Top Story
Words of Wisdom: the power of mentorship
Have you ever had a great mentor at work? How did he or she make an impact your career?
September 22, 2014
Richard Joy
Last month I asked Paul Bedford for a summer beer to pick his brain about the emerging development of our city.
I was curious to get Paul’s perspective on the city’s downtown residential building boom against the City’s Official Plan he developed over a decade ago when he was the City’s Chief Planner.
When I suggested an urban walk before our drink, he asked me to pick a neighbourhood. I chose City Place and we toured Toronto’s dense condo-land between University and Spadina along the Gardiner expressway.
I recalled his vision (twenty years ago) of a Vancouver-style high density but liveable waterfront neighbourhood and wanted to understand what went wrong.
How was it that Vancouver could build world renowned high density but liveable communities that put people and families first, while Toronto could only build soulless concrete jungles that pushed its residents out as soon as they graduated to small families?
Our walk surprised me.
No doubt Toronto cannot boast to have replicated the more delicate urban fabric of Vancouver’s redevelopment of its old Expo lands, which was Paul’s vision for our downtown waterfront (pre-dating the Official Plan). But what I experienced was a remarkably intimate and vibrant new community. Large footprint buildings that I felt overwhelmed, passing by on the Gardiner, seemed quite human scale at ground level.
The public realm feels open, green and inviting. Pedestrian connectivity to more established neighbouring communities felt natural (though the Gardiner still very much a barrier). Neigbourhood oriented retail plentiful and parkland both abundant and well utilized.
A new public school under development surprised me. Weren’t families moving away from such communities? Obviously the Toronto District School Board understands that the stroller boom in condo-land is a harbinger of young families choosing to stay downtown – not the last stand of a hip, urban Millennial couple before a move to more conventional residential pastures.
While seeing is believing, the true liveability test is, obviously, living it.
The seemingly abundant and well utilized parkland is in reality highly over-subscribed according to Dave Harvey, Executive Director of Park People, the city’s leading park advocate. Evidently we have not built enough basic playing field space, not withstanding the considerable parkland contributions associated with the condo construction.

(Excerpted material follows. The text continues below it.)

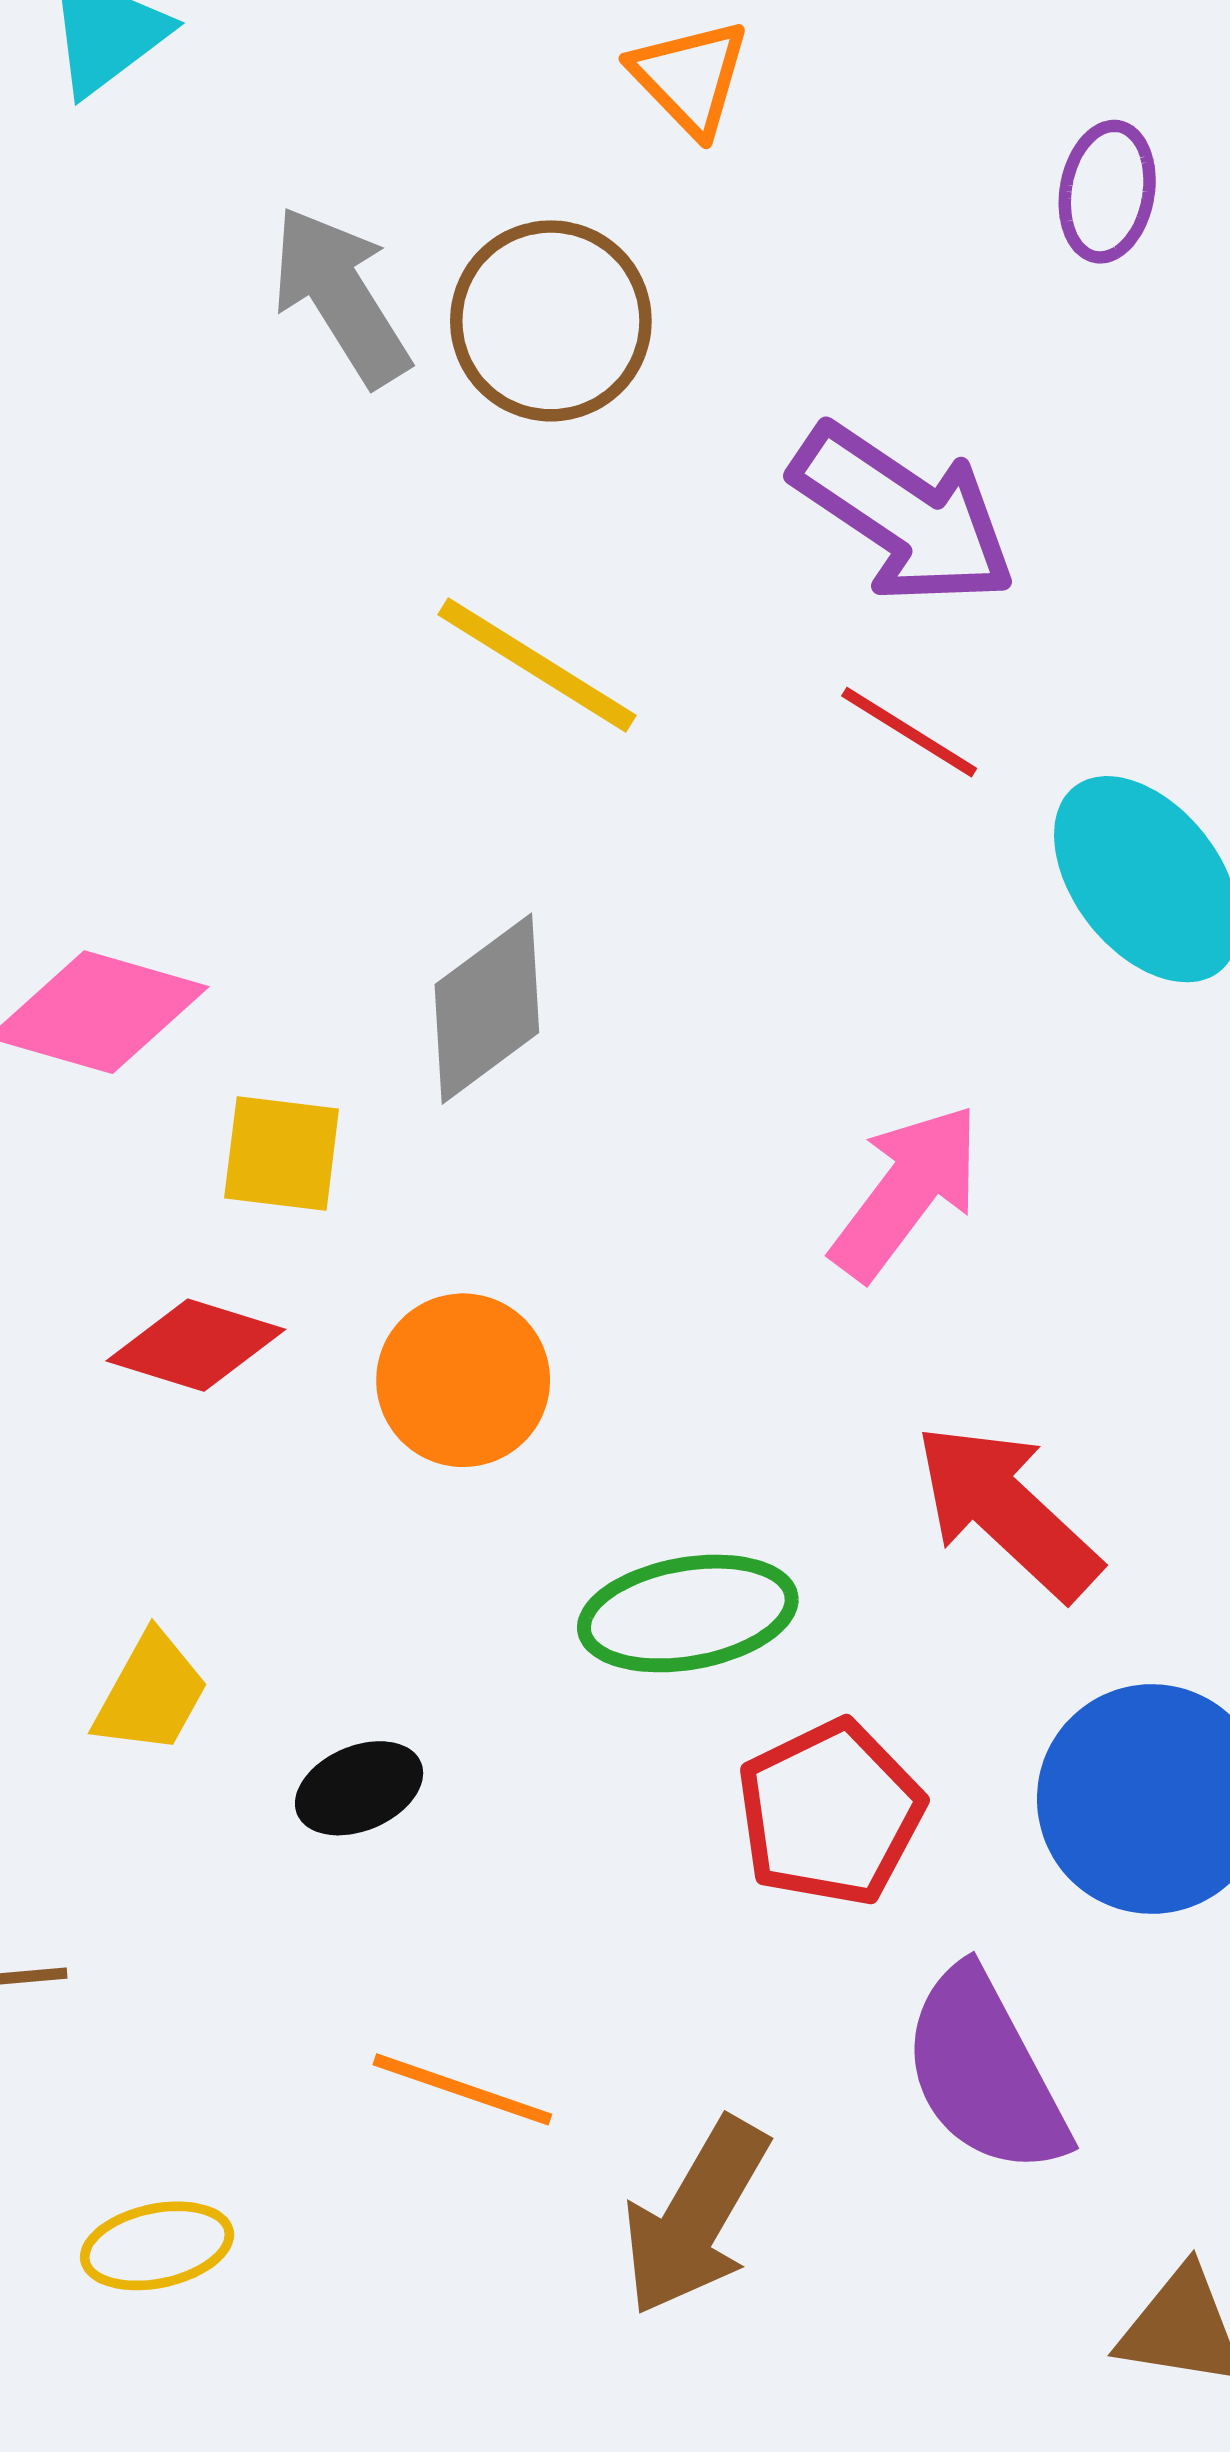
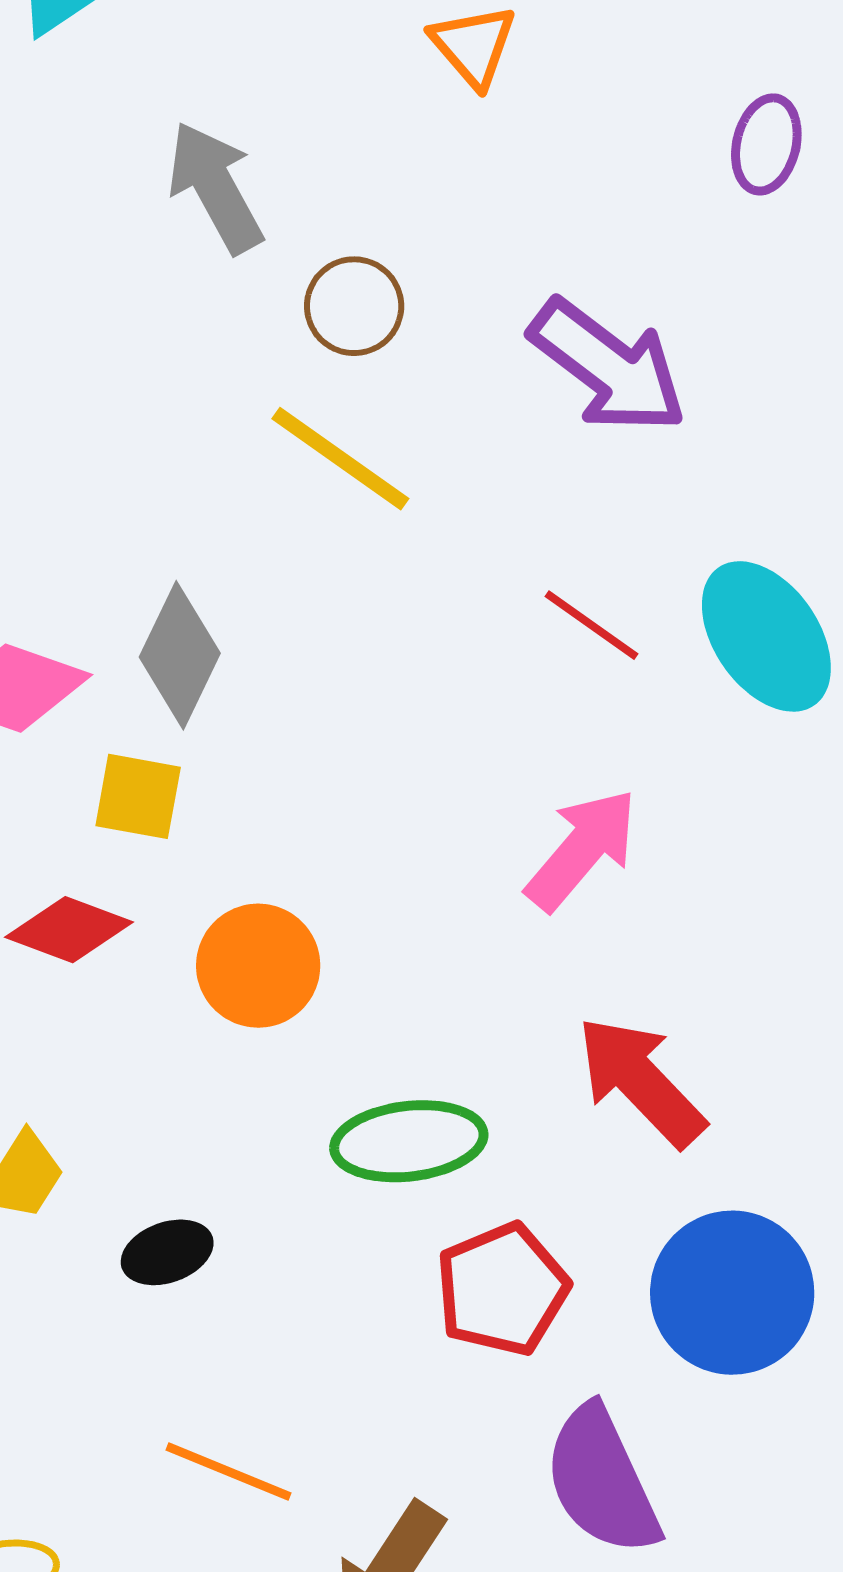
brown circle: (551, 321) -> (354, 306), moved, size x0.7
red line: (909, 732) -> (592, 625), moved
gray diamond: (487, 1009) -> (180, 655), moved, turned -31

Another liveability indicator that jumped at me on my walk with Paul was the fact the lovely and bright new public library at the foot of Bathurst Street was jammed to near capacity – and this was an August mid-afternoon! No doubt many would-be-users are being turned away now that school is back.

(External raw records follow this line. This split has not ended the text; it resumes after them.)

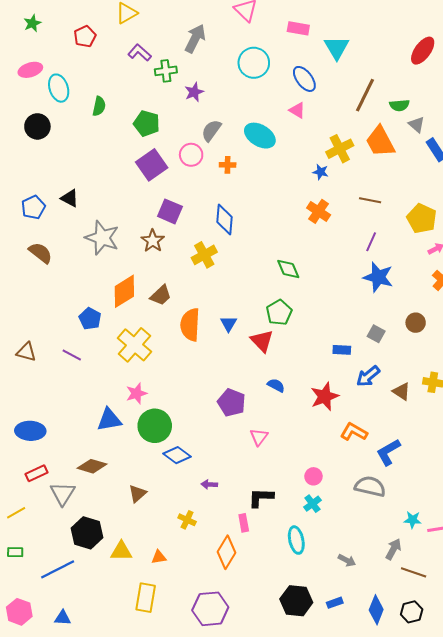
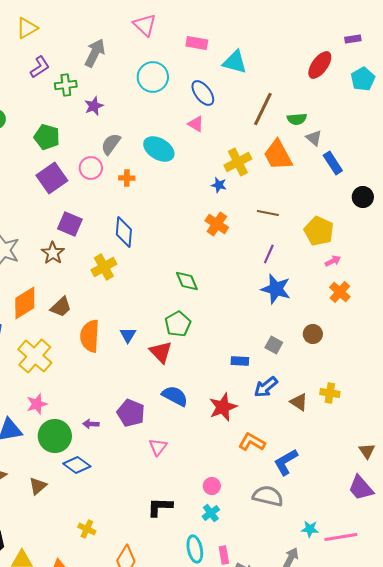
cyan triangle: (337, 48) -> (235, 62), turned -44
purple L-shape: (140, 53) -> (40, 67), turned 105
blue semicircle: (276, 385) -> (175, 396), size x1.5
purple arrow: (209, 484) -> (91, 424), moved
brown triangle: (138, 494) -> (38, 486), moved
pink rectangle: (244, 523) -> (224, 555), moved

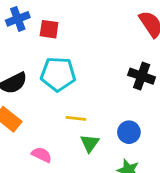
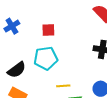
red square: (49, 29) -> (48, 30), moved

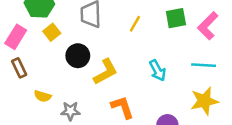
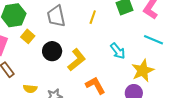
cyan line: (204, 65) -> (153, 40), turned 30
yellow star: (204, 101) -> (143, 71), moved

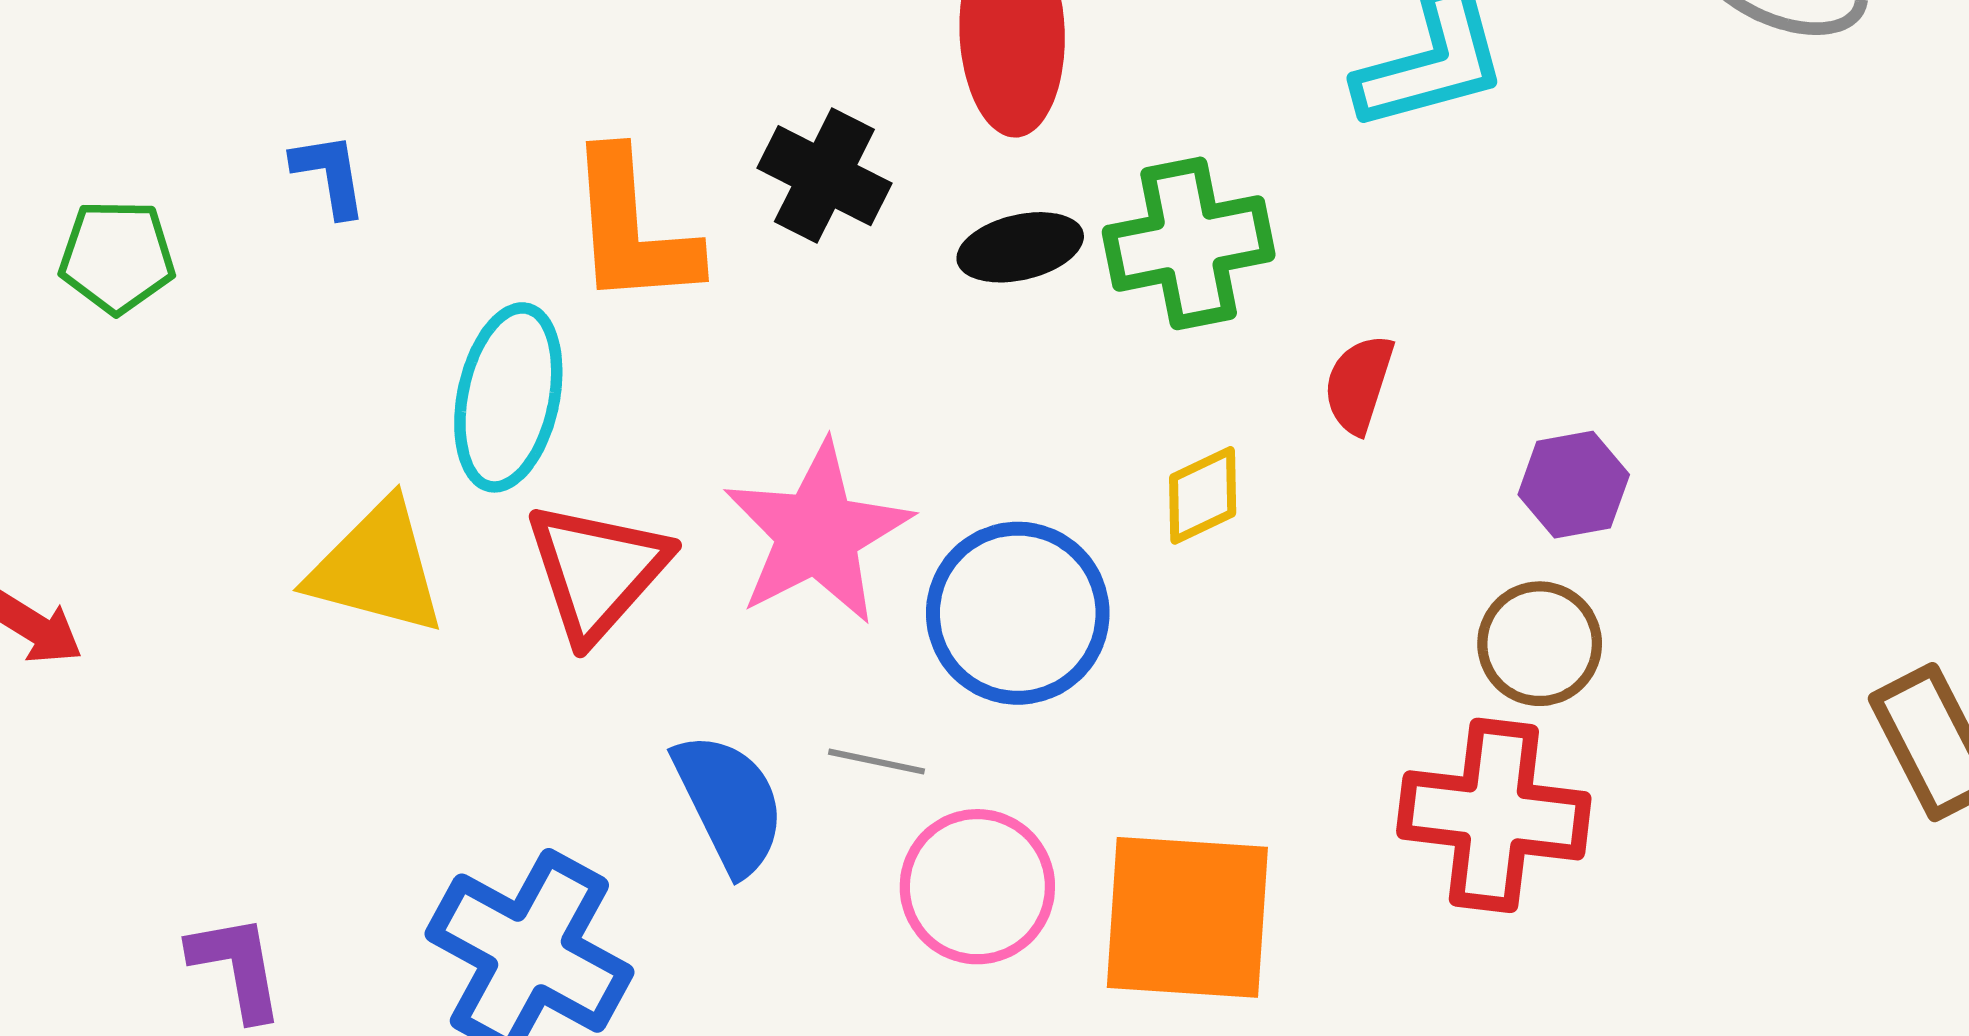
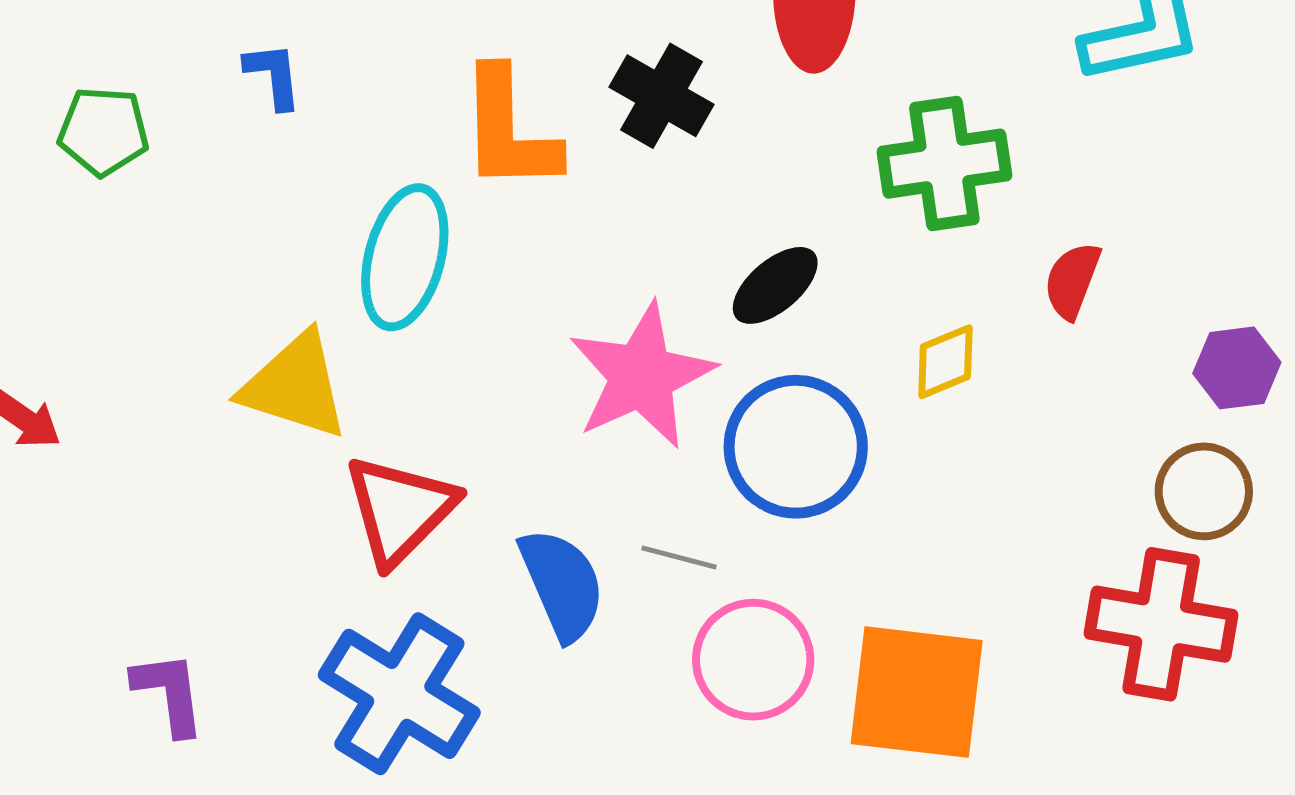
black ellipse: (1020, 247) -> (775, 285), moved, turned -30
red triangle: (597, 571) -> (400, 510), moved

Hopefully this planned school will be large enough to accommodate student demand that may well have been under-estimated. Hopefully also the new school will lend itself to a multitude of community uses to accommodate ever increasing demands for public amenity space during evenings, weekends, and summertime.
Time will tell.
A recent planning report by the City of Toronto on the downtown precinct predicts that the meteoric growth of the past two decade – almost 50 percent since the early 1990’s – will keep pace for at least another 20 years. No city in North America is experiencing this level of downtown growth in relative or absolute terms.
This same planning report shows only modest growth of parkland and open space. Details of other long range investments libraries, recreation centres, and schools are not conveyed. But what is almost a certainty is that public infrastructure investments will need to be massive if we are going to make the “Manhattanization” of Toronto work.
Another unsolved planning matter is public transit. While the proximity to the central commercial district in the downtown allows over 40 percent of its residents to walk or cycle, nearly a third rely on public transit. Pressure to provide higher order transit access to the Go-transit corridor for these new waterfront communities will increase annually.
Toronto’s current Chief Planner, Jennifer Keesmaat, recently asked in a tweet whether we have reached “peak home” noting that the size of homes in North America have increased every decade for the past 70 years. Certainly Toronto’s downtown points to a new trend of a generation that is wanting to trade in personal living area for geography. For these Millennials, small is the new affordable.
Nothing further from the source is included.